Photo: Jeff Min

Goat is a strange and enigmatic group, a band of cultural nomads that seem to delight in mystery. Their arrival at Chicago’s Thalia Hall last Friday – to celebrate their album World Musicheld a mystifying air, and was unsurprisingly marked by some unusual occurrences. It was Friday the 13th – the only one of the year – and there was a full moon that day, a huge disk that lit up the early morning sky. The next time that’ll happen – a full moon landing on a Friday the 13th – is in 2049. It was the perfect set-up for a band that in a word is: surreal.

If you know anything about Goat, it’s that you don’t know much at all. You don’t who they are, how old or what they look like – all their bios and interviews tend to read the same. At any given moment though, it seems the entire make-up of the ensemble can change, a revolving door of members keeping them in a constant state of liquidation. It’s a labyrinth meant to divert the attention from the individual to the group and what it is they’re trying to accomplish on stage.

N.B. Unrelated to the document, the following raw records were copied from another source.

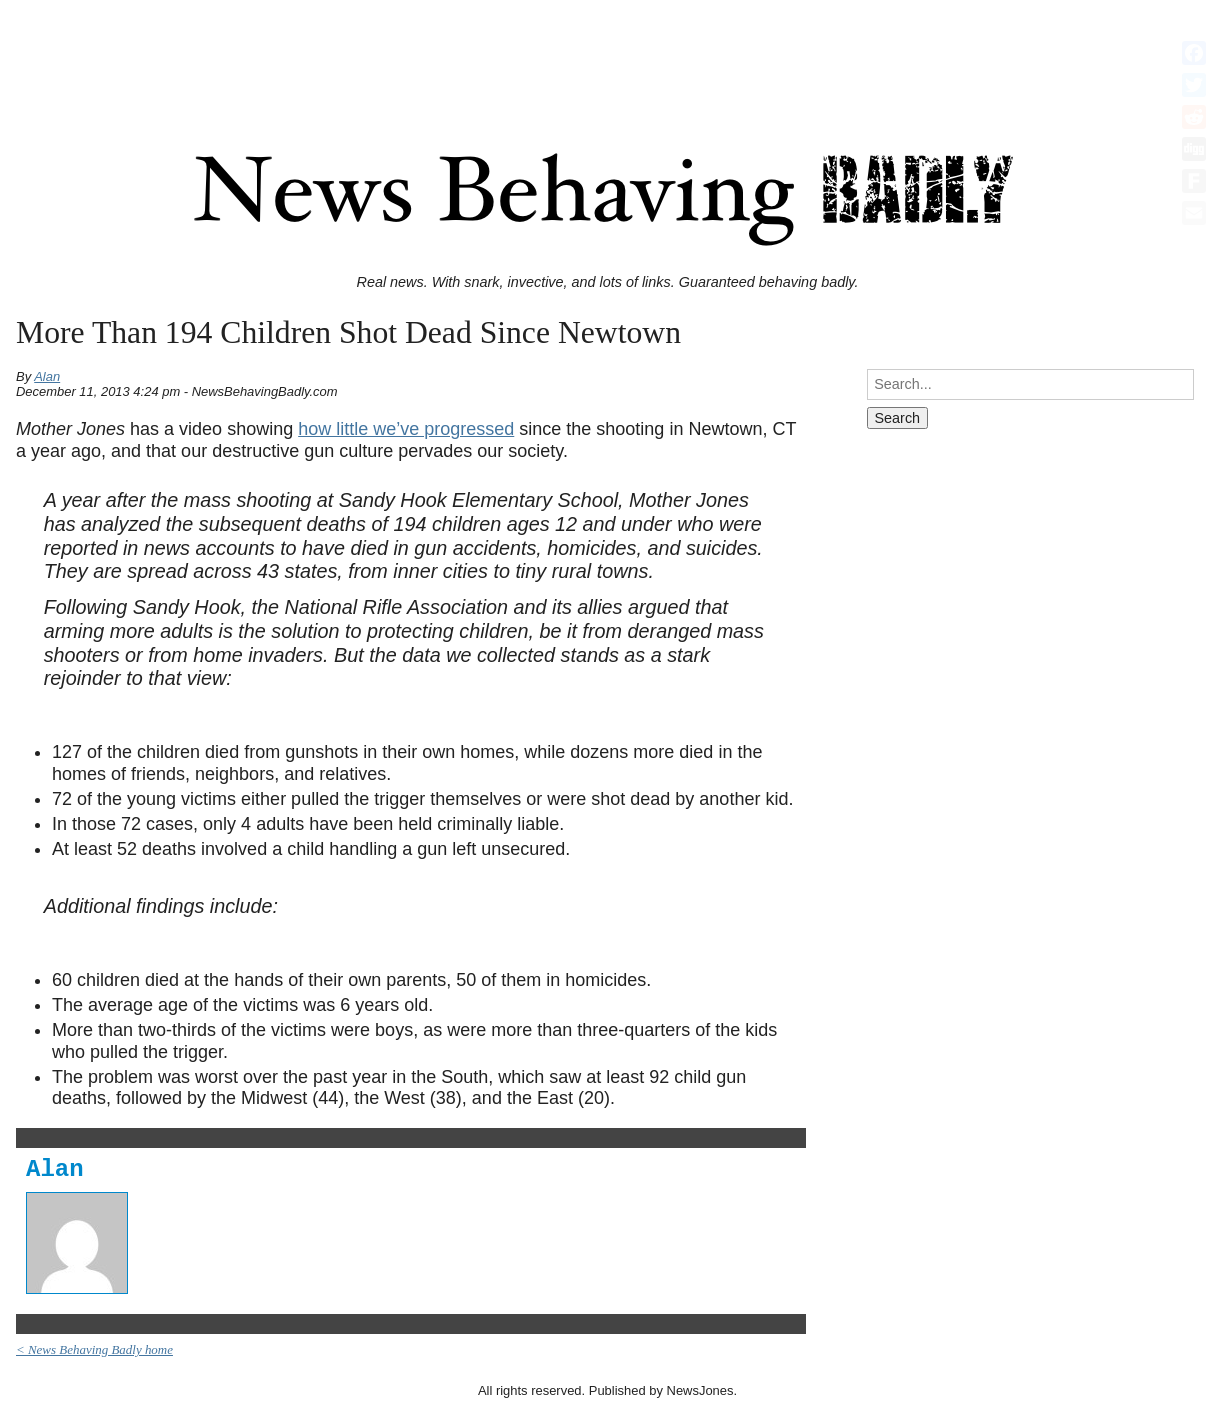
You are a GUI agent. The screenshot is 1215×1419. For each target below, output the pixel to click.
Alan (47, 376)
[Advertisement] (608, 53)
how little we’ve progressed (406, 429)
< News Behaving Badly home (94, 1349)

When Goat finally appeared, Thalia Hall was already simmering - from front to back all the way up to the balcony. Each member glided on stage one by one dressed like they had just stepped out of the pages of Dune, adorned in elaborate garb that hinted at a wild multicultural experience. The classical structure and beauty of Thalia Hall only enhanced the enticing visuals, setting the stage for the onslaught that was about to come. Goat, without introduction, licked their chops and erupted into “Goatman:” [LISTEN]

"Goatman"

There were no cheeky interludes within thier set and they didn’t indulge in highfalutin banter like your prototypical band would – they just moved forward with a wave of psychedelic grooves at their back. It was relentless and alive, their energy seething from every pore. The lead songstresses moved and gyrated on stage like serpents occasionally pulling from a pile of miscellaneous percussion strewn about the ground – tambourines, zills and claves all at their disposal. They didn’t sing so much as they chanted and it made songs like “Disco Fever” glow with a certain cosmic radiance: [LISTEN]

"Disco Fever"

Packed between the hypnotic chants were marathon jam sessions headlined by the drummer who amidst all the eye candy was the unsung hero of the show. He was a constant force and without his steady hand songs like “Run To Your Mama” wouldn’t have hit with such fervor. He handled his role with agility and grace, fearless and without a hint of hesitation. Had you placed the Earth’s core in front of him he’d likely take a swing at it just to see what sounds would come out: [LISTEN]

"Run to Your Mama"

You know you’re at a good show when you look over and you see a blind man holding up his white cane in approval. If anybody knows what the hell is going on with Goat it’s that guy because for all the magic unfolding on stage it’s the sonic element, influenced by so many different genres – afrobeat, psych rock, funk, and soul among others - that speak to the heart of Goat. Through all that a righteousness pours out that makes their shows a complete experience, and on a night where so many strange happenings were going on in the night sky it all made perfect sense.